Recovering the Management Server
A set of DVDs that contain the software image installed on the management server in the factory enables you to rebuild the management server to the factory-installed state. If a catastrophic failure causes the loss of the management server operating environment, and you cannot recover the operating environment from backup tape, use this recovery process. Recovering to the factory-installed state by using the DVDs is significantly faster than reloading the dozens of packages installed on the management server from their distribution DVDs.
Reinstalling Cluster Nodes
A DVD image is not provided for the cluster nodes. Reinstall a cluster node by running JumpStart software against it from the management server. This technique is also useful for switching among the various database configurations available. Once the nodes are fully installed and operational, follow standard, documented procedures for backing up Solaris OE routinely on them.5
Backing Up and Recovering the ORACLE Database
ORACLE offers a series of backup and recovery methods, each of which provides a finer grain recovery than the one preceding it. A "cold" backup requires shutting down all database instances and making a copy of each component (data files, control files, redo log files, etc.). Cold backups can only recover the database to the point in the past when the backup was last taken. Individual tables may be backed up to a point in time and recovered using the ORACLE utilities Export and Import features, respectively. These default backup methods can be used after the nodes are installed and configured.
Using Archive Log Mode
To provide for up-to-the-minute recovery, the DBA places the database in archive log mode, specifying a destination to which each instance copies its online redo log files when they are full. Setting up archive log mode allows the DBA to perform "hot" backups while each instance remains on-line.

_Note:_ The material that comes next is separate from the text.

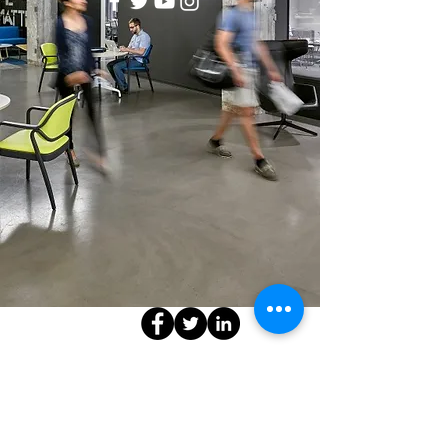
info@medstartr.com
|
530-633-7827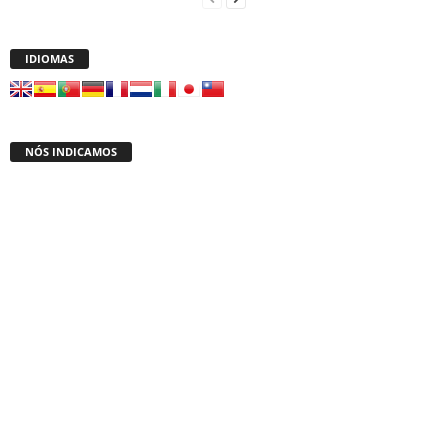
IDIOMAS
NÓS INDICAMOS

To issue a hot backup, the DBA codes a script, run from either instance, that causes each tablespace, one at a time, to be placed off-line using the alter tablespace...begin backup command.
Processing then copies each component file of the tablespace either to tape or to another directory before bringing the tablespace back on-line using alter tablespace...end backup. SQL can be issued to modify data in the tablespace while it is being backed up, but doing so requires additional redo log space. Therefore, we recommend that you perform hot backups when the database is likely to undergo few data modifications.

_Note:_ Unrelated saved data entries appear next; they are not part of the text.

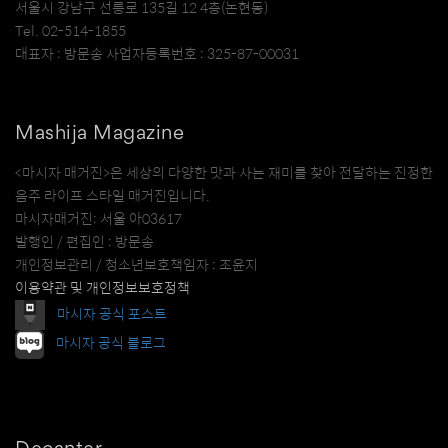
서울시 강남구 선릉로 135길 12 4층(논현동)
Tel. 02-514-1855
대표자 : 방문송 사업자등록번호 : 325-87-00031
Mashija Magazine
<마시자 매거진>은 세상의 다양한 맛과 사는 재미를 찾아 전달하는 진정한
음주 라이프 스타일 매거진입니다.
마시자매거진: 서울 아03617
발행인 / 편집인 : 방문송
개인정보관리 / 청소년보호책임자 : 조윤지
이용약관 및 개인정보보호정책
마시자 공식 포스트
마시자 공식 블로그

Using ORACLE's Recovery Manager Utility
ORACLE's Recovery Manager utility (RMAN) performs hot backups without placing each tablespace into backup mode. An additional database must be created to store the RMAN recovery catalogue. Alternatively, you can purchase ORACLE Data Guard software to set up a database replication site, physically removed from the RAC cluster. A site running Data Guard software operates in a continuous recovery mode, constantly processing redo log files it receives from the RAC instances. You can take advantage of the Data Guard software site to perform any necessary backups, leaving the cluster fully available around the clock.
Using ORACLE's Flashback Query
Oracle9i introduced a new feature called Flashback Query, allowing a user to perform SQL against a table or set of tables, seeing their contents as they existed at some point in the past, as specified by the user.
Flashback Query requires the database to be placed into automatic undo management mode, another new feature of Oracle9i. Using automatic undo management frees the DBA from having to create individual rollback segments (also known as undo) for each RAC instance. Instead, the DBA creates what is known as an undo tablespace for each instance, and Oracle9i takes care of creating and deleting rollback segments within each tablespace as needed.
To facilitate Flashback Query, the DBA specifies an undo retention period to indicate how far back an SQL statement may need to go, thus dictating the amount of undo information retained in each undo tablespace at any given time.